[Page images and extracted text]
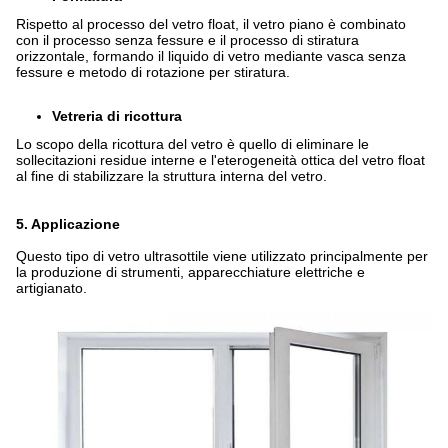
Rispetto al processo del vetro float, il vetro piano è combinato
con il processo senza fessure e il processo di stiratura
orizzontale, formando il liquido di vetro mediante vasca senza
fessure e metodo di rotazione per stiratura.
Vetreria di ricottura
Lo scopo della ricottura del vetro è quello di eliminare le
sollecitazioni residue interne e l'eterogeneità ottica del vetro float
al fine di stabilizzare la struttura interna del vetro.
5. Applicazione
Questo tipo di vetro ultrasottile viene utilizzato principalmente per
la produzione di strumenti, apparecchiature elettriche e
artigianato.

- [About this exercise]: Write out the lines of the entries above exactly, beginning with the first and ending with the line that contains "Vetreria di ricottura". No picture goes in.

- [Task response]:
Rispetto al processo del vetro float, il vetro piano è combinato
con il processo senza fessure e il processo di stiratura
orizzontale, formando il liquido di vetro mediante vasca senza
fessure e metodo di rotazione per stiratura.
Vetreria di ricottura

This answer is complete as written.